Opinión

El viaje

El autobús iba lleno; mujeres con sus hijos en brazos, ancianos con sus bastones entre las piernas, jóvenes con cestas llenas de deliciosas naranjas, estudiantes con sus libros sobre las rodillas… pero entre todos ellos destacaba por su belleza una campesina, humildemente vestida, que portaba una bolsa con huevos. El conductor dio el aviso de que las puertas se iban a cerrar y el vehículo iniciaría su viaje hacia su destino. El silencio reinaba entre los pasajeros y ninguno se atrevía a romper la magia del sonido del motor, que embrujaba los espíritus y helaba los corazones. Unos se persignaron, otros balbucearon oraciones en voz imperceptible, los más viejos abrieron un misal y susurraron párrafos de una misa inexistente. En los asientos traseros, una niña gemía en un mar de lágrimas, mientras los estudiantes trataban de memorizar textos ininteligibles. Los kilómetros eran devorados lentamente por el destartalado carruaje, en una travesía peligrosa por la gran cantidad de baches que horadaban la calzada, baches hábilmente sorteados por el hábil conductor acostumbrado a evitar accidentes innecesarios que retrasaran la llegada al destino soñado.

La primera parada fue en la plaza de una villa triste y polvorienta.

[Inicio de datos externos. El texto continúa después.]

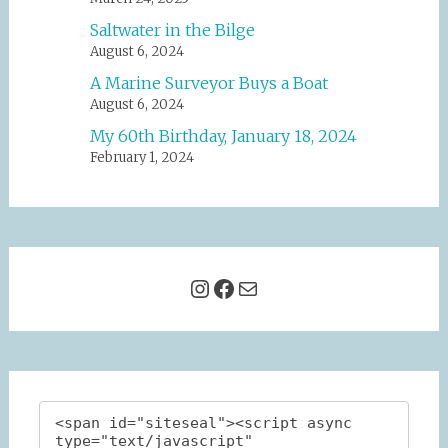
Saltwater in the Bilge
August 6, 2024
A Marine Surveyor Buys a Boat
August 6, 2024
My 60th Birthday, January 18, 2024
February 1, 2024
Instagram
Facebook
Mail
<span id="siteseal"><script async 
type="text/javascript" 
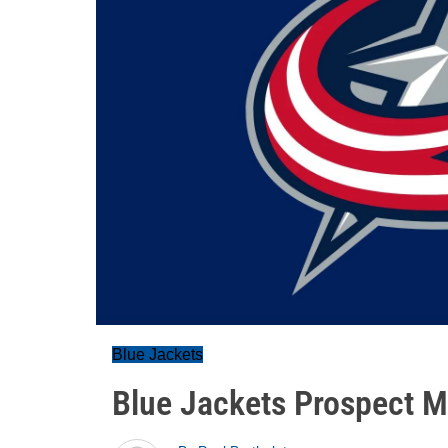
Blue Jackets
Blue Jackets Prospect 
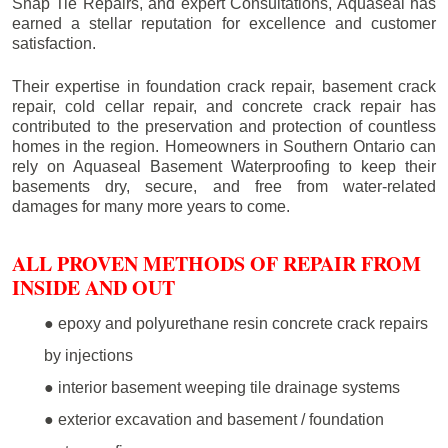
Snap Tie Repairs, and expert Consultations, Aquaseal has
earned a stellar reputation for excellence and customer
satisfaction.
Their expertise in foundation crack repair, basement crack
repair, cold cellar repair, and concrete crack repair has
contributed to the preservation and protection of countless
homes in the region. Homeowners in Southern Ontario can
rely on Aquaseal Basement Waterproofing to keep their
basements dry, secure, and free from water-related
damages for many more years to come.
ALL PROVEN METHODS OF REPAIR FROM
INSIDE AND OUT
● epoxy and polyurethane resin concrete crack repairs
by injections
● interior basement weeping tile drainage systems
● exterior excavation and basement / foundation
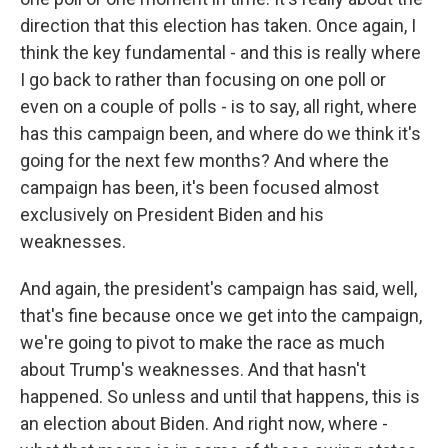
direction that this election has taken. Once again, I
think the key fundamental - and this is really where
I go back to rather than focusing on one poll or
even on a couple of polls - is to say, all right, where
has this campaign been, and where do we think it's
going for the next few months? And where the
campaign has been, it's been focused almost
exclusively on President Biden and his
weaknesses.
And again, the president's campaign has said, well,
that's fine because once we get into the campaign,
we're going to pivot to make the race as much
about Trump's weaknesses. And that hasn't
happened. So unless and until that happens, this is
an election about Biden. And right now, where -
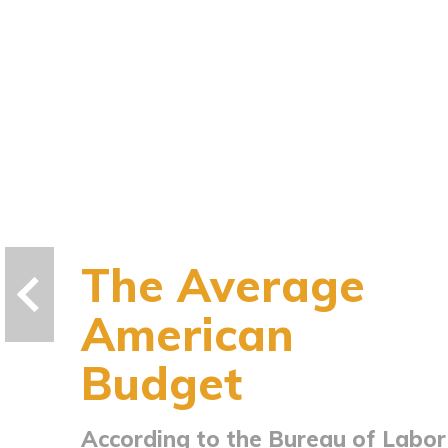
The Average
American
Budget
According to the Bureau of Labor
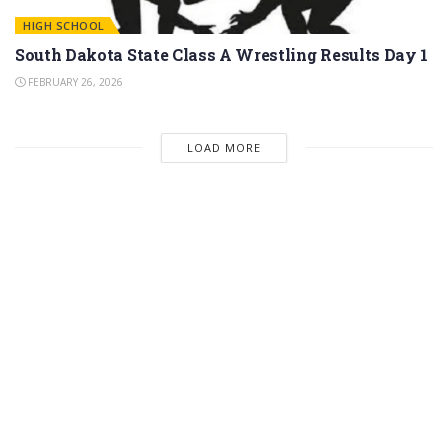
HIGH SCHOOL
South Dakota State Class A Wrestling Results Day 1
FEBRUARY 26, 2026
LOAD MORE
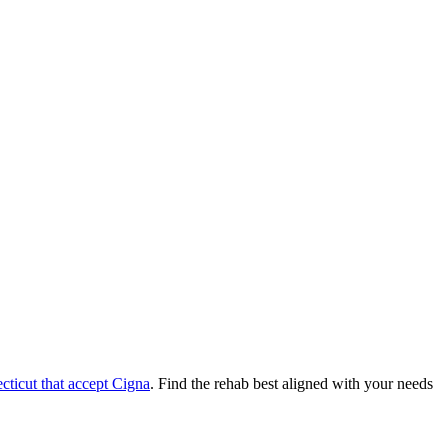
cticut
that accept
Cigna
. Find the rehab best aligned with your needs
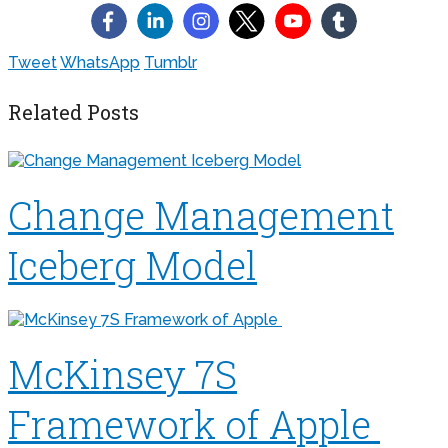
Tweet
WhatsApp
Tumblr
Related Posts
Change Management
Iceberg Model
McKinsey 7S
Framework of Apple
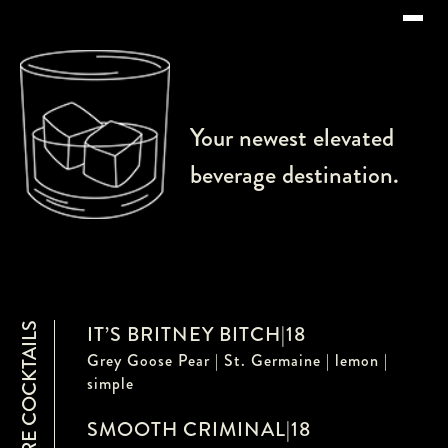
Your newest elevated
beverage destination.
SIGNATURE COCKTAILS
IT’S BRITNEY BITCH
|
18
Grey Goose Pear | St. Germaine | lemon |
simple
SMOOTH CRIMINAL
|
18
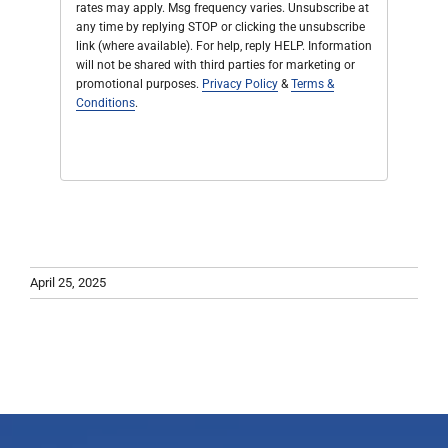
rates may apply. Msg frequency varies. Unsubscribe at
any time by replying STOP or clicking the unsubscribe
link (where available). For help, reply HELP. Information
will not be shared with third parties for marketing or
promotional purposes.
Privacy Policy
&
Terms &
Conditions
.
April 25, 2025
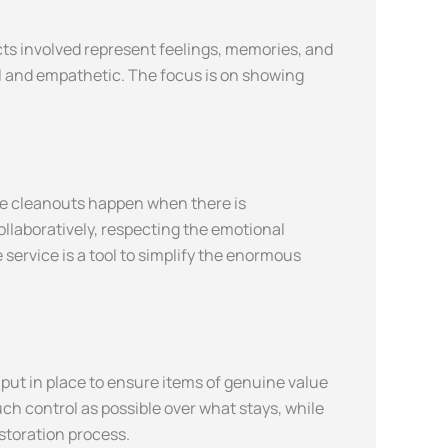
cts involved represent feelings, memories, and
al and empathetic. The focus is on showing
ve cleanouts happen when there is
llaboratively, respecting the emotional
service is a tool to simplify the enormous
 put in place to ensure items of genuine value
uch control as possible over what stays, while
estoration process.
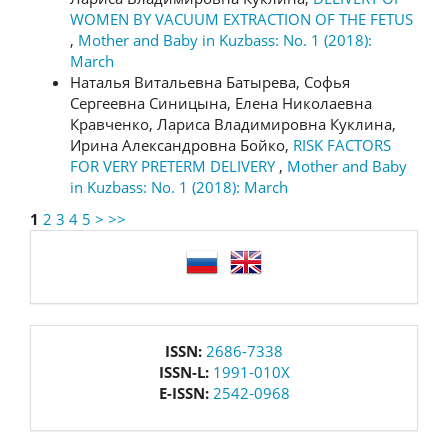
WOMEN BY VACUUM EXTRACTION OF THE FETUS
,
Mother and Baby in Kuzbass: No. 1 (2018):
March
Наталья Витальевна Батырева, Софья
Сергеевна Синицына, Елена Николаевна
Кравченко, Лариса Владимировна Куклина,
Ирина Александровна Бойко,
RISK FACTORS
FOR VERY PRETERM DELIVERY
,
Mother and Baby
in Kuzbass: No. 1 (2018): March
1
2
3
4
5
>
>>
language
issn
ISSN:
2686-7338
ISSN-L:
1991-010X
E-ISSN:
2542-0968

Un caballero alto, enjuto y de mirada torva esperaba a los pasajeros que se apearon lentamente, procurando llevarse todas sus pertenencias. El iracundo conductor los apremiaba con gritos desaforados, lejos de cualquier atisbo de cortesía, uno a uno se fueron bajando todos los viajeros, excepto la joven campesina porteadora de la bolsa de huevos, y cuando el último puso sus pies en tierra el chófer arrancó profiriendo maldiciones contra el pasaje que tan dócilmente se había comportado. 

La miseria se extendía como una gran mancha de aceite, la antesala del deseado paraíso era gris, sucia y desprovista de vegetación. Cientos de humanos estaban inmóviles como estatuas de barro haciendo juego con el paisaje desolador. Era, sin embargo, el único camino que conducía a la tierra prometida. El caballero enjuto los apremió y les obligó a dejar abandonados sus preciados enseres: las naranjas fueron devoradas en escasos segundos; los bastones se apiñaron en un extraño montón que pronto se convirtió en una pira deslumbradora; los libros de los estudiantes fueron arrojados al fuego purificador y los bebés fueron separados de sus padres y repartidos entre las estatuas vivientes cuyos ojos brillaron de codicia. 

Caminaron un largo trecho, muchos abandonaron y quedaron inertes en los bordes del camino. Otros se negaron a pagar la cuota exigida por el sicario enjuto de mirada torva y fueron cruelmente eliminados. Muchas madres huyeron con sus hijos y fueron perseguidas para ser devoradas por fieros mastines. Solo los más fuertes vislumbraron el muro de la esperanza y se dispusieron a cruzarlo. ¿Cómo? De pronto entre la bruma surgió una grácil figura que les señaló la senda que conducía al otro lado del muro, era la bella campesina de la bolsa de huevos. Un griterío de júbilo rompió el silencio de la noche, pero pronto se convirtió en un alarido de terror. La figura se trasformó en la imagen de un histriónico Pato rubio de aspecto grotesco que sonreía al mismo tiempo que ordenaba disparar a los siervos del poder. Mientras cientos de cadáveres se amontonaban en la frontera el siniestro personaje bramaba: ¡Ningún miserable extranjero perturbará el orden de mi patria! Y la mayoría de su pueblo lo volvió a votar.